## [Task]
Copy word for word, please, the lines of the entries below running from the one containing "2020年6月30日現在、香港では165の保険会社（91の一般事" to the one containing "07/08/2026 17:55", both ends included.

## [Source data]

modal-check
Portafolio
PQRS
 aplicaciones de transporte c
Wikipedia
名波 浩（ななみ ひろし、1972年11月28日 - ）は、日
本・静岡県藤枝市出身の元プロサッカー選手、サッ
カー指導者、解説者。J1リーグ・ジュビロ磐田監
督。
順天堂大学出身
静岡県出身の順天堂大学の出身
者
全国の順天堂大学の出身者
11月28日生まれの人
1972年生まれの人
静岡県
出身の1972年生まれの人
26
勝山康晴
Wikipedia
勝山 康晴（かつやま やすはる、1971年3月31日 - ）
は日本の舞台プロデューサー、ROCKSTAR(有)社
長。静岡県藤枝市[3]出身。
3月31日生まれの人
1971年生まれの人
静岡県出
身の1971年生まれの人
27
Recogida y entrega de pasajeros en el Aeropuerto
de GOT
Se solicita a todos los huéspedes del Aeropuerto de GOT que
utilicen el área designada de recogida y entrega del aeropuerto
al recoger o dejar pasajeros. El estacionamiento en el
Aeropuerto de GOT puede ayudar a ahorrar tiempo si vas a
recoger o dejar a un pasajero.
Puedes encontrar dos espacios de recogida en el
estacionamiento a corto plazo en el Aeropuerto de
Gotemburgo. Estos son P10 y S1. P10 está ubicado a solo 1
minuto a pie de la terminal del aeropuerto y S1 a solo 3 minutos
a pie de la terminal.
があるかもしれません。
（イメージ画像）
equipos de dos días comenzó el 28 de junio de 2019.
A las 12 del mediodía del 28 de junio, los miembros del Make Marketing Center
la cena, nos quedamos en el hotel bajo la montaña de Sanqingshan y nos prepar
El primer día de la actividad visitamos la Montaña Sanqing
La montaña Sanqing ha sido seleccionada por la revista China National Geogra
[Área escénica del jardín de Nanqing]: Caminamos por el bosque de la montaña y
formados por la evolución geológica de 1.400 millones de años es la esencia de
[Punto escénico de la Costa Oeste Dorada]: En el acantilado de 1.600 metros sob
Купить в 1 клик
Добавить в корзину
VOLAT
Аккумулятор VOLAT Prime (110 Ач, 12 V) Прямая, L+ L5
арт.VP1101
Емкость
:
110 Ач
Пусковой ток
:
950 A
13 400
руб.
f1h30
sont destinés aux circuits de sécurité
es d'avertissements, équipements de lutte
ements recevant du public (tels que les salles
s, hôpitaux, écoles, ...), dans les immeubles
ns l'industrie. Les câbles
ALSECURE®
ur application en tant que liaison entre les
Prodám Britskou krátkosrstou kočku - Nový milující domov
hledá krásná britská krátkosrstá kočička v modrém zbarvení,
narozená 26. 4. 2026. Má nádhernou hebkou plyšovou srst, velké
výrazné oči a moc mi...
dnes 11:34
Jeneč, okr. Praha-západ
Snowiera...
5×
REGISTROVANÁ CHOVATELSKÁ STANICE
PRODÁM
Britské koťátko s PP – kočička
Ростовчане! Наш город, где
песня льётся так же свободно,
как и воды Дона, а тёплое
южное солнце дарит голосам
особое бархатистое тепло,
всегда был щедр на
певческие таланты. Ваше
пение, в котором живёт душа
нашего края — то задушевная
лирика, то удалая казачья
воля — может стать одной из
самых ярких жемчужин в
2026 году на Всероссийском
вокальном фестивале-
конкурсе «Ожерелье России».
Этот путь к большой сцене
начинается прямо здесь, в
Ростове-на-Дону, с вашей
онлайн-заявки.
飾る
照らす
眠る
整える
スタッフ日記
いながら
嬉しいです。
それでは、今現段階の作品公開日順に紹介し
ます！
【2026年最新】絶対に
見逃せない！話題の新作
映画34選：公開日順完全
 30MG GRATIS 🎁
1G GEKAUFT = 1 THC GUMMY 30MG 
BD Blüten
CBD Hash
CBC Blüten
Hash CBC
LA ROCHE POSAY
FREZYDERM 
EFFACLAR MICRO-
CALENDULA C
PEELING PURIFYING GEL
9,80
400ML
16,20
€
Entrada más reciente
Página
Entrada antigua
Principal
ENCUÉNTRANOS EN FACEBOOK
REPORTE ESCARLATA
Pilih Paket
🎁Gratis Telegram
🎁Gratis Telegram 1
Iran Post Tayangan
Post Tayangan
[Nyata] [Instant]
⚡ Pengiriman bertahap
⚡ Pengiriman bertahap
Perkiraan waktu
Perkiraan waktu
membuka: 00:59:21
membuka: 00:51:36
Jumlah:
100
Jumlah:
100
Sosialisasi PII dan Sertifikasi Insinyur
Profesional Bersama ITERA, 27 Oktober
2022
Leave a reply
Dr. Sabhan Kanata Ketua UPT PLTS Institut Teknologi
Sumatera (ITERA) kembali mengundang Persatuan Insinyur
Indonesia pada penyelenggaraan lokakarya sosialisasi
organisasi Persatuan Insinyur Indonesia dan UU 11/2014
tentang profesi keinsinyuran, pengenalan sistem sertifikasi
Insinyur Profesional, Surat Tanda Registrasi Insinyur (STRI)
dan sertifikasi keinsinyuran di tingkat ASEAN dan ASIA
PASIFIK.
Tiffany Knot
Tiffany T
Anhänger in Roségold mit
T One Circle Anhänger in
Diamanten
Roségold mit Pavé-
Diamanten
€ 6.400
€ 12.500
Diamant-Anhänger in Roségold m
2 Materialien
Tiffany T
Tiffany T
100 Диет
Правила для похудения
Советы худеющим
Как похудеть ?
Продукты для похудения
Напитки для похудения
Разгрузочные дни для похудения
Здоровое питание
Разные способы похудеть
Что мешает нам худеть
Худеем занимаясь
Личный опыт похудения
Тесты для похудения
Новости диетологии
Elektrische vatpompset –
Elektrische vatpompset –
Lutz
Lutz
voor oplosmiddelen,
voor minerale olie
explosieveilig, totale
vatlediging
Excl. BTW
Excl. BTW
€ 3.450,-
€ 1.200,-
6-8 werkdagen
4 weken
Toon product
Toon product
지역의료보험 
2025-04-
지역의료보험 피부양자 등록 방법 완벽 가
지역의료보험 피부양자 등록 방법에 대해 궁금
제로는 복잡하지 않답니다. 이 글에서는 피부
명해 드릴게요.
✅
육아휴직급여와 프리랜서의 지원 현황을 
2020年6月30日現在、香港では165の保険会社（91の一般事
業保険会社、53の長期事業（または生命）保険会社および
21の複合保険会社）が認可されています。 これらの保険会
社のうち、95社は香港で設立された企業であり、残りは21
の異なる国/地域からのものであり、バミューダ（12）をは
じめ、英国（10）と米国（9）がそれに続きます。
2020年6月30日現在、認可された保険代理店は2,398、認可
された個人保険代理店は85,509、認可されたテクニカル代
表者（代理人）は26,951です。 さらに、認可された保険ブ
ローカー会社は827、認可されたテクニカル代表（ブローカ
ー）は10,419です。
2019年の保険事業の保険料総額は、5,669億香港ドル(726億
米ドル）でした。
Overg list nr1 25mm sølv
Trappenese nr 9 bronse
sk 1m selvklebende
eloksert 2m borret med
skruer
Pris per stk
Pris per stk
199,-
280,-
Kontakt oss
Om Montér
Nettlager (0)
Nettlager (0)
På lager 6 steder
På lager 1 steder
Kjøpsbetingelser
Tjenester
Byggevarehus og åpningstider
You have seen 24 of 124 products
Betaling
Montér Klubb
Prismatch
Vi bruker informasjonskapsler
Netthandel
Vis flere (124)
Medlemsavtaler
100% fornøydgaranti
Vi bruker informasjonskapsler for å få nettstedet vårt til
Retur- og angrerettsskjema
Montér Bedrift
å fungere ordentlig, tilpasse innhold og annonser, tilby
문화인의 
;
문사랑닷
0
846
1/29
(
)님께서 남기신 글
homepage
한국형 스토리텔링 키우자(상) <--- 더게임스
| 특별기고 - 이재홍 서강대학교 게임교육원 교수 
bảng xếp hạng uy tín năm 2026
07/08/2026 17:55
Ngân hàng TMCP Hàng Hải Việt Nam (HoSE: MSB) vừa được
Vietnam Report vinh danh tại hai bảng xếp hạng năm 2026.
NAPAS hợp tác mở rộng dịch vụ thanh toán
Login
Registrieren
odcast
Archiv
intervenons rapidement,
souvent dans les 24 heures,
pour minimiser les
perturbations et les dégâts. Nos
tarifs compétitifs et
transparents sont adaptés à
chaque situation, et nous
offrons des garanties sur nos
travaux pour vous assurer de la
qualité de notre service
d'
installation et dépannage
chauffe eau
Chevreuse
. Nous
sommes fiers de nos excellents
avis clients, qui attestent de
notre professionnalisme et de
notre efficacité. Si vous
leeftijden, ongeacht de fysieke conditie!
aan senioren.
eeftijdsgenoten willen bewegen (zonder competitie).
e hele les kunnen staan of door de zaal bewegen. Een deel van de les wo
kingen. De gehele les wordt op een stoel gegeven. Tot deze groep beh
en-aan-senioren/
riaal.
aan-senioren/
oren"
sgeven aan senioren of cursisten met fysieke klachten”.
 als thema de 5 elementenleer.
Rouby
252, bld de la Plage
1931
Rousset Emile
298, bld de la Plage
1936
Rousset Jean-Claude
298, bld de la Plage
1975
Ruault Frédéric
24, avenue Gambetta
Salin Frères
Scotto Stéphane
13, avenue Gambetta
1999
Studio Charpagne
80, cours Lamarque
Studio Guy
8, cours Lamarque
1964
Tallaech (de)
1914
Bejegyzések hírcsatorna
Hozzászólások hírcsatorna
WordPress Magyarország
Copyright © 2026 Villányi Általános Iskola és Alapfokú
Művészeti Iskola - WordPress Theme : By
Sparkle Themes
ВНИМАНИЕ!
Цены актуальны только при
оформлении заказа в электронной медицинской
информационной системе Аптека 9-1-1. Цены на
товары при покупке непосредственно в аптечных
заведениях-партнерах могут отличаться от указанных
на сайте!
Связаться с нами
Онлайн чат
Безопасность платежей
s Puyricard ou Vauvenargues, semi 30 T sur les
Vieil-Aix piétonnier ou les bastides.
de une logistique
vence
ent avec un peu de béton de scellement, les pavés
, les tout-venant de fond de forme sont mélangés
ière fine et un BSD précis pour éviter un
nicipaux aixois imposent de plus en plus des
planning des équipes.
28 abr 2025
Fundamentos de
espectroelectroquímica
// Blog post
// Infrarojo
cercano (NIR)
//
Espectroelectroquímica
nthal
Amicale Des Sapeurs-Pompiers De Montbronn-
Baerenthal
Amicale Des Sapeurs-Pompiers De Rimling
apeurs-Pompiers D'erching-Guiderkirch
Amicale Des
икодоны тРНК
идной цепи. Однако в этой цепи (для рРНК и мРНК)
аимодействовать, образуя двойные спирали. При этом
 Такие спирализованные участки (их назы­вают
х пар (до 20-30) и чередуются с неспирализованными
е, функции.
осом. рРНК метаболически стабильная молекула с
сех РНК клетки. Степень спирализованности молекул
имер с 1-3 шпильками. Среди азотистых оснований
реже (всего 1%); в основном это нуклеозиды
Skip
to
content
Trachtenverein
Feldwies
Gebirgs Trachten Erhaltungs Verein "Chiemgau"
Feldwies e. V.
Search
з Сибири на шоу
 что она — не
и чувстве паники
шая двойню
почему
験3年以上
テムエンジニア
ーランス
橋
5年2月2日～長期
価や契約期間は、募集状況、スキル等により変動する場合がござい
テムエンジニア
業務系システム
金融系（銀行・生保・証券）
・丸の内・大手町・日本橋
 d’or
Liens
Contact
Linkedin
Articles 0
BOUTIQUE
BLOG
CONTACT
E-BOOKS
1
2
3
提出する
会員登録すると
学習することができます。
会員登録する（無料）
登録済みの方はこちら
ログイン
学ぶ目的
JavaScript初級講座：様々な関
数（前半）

## [Final answer]
2020年6月30日現在、香港では165の保険会社（91の一般事
業保険会社、53の長期事業（または生命）保険会社および
21の複合保険会社）が認可されています。 これらの保険会
社のうち、95社は香港で設立された企業であり、残りは21
の異なる国/地域からのものであり、バミューダ（12）をは
じめ、英国（10）と米国（9）がそれに続きます。
2020年6月30日現在、認可された保険代理店は2,398、認可
された個人保険代理店は85,509、認可されたテクニカル代
表者（代理人）は26,951です。 さらに、認可された保険ブ
ローカー会社は827、認可されたテクニカル代表（ブローカ
ー）は10,419です。
2019年の保険事業の保険料総額は、5,669億香港ドル(726億
米ドル）でした。
Overg list nr1 25mm sølv
Trappenese nr 9 bronse
sk 1m selvklebende
eloksert 2m borret med
skruer
Pris per stk
Pris per stk
199,-
280,-
Kontakt oss
Om Montér
Nettlager (0)
Nettlager (0)
På lager 6 steder
På lager 1 steder
Kjøpsbetingelser
Tjenester
Byggevarehus og åpningstider
You have seen 24 of 124 products
Betaling
Montér Klubb
Prismatch
Vi bruker informasjonskapsler
Netthandel
Vis flere (124)
Medlemsavtaler
100% fornøydgaranti
Vi bruker informasjonskapsler for å få nettstedet vårt til
Retur- og angrerettsskjema
Montér Bedrift
å fungere ordentlig, tilpasse innhold og annonser, tilby
문화인의 
;
문사랑닷
0
846
1/29
(
)님께서 남기신 글
homepage
한국형 스토리텔링 키우자(상) <--- 더게임스
| 특별기고 - 이재홍 서강대학교 게임교육원 교수 
bảng xếp hạng uy tín năm 2026
07/08/2026 17:55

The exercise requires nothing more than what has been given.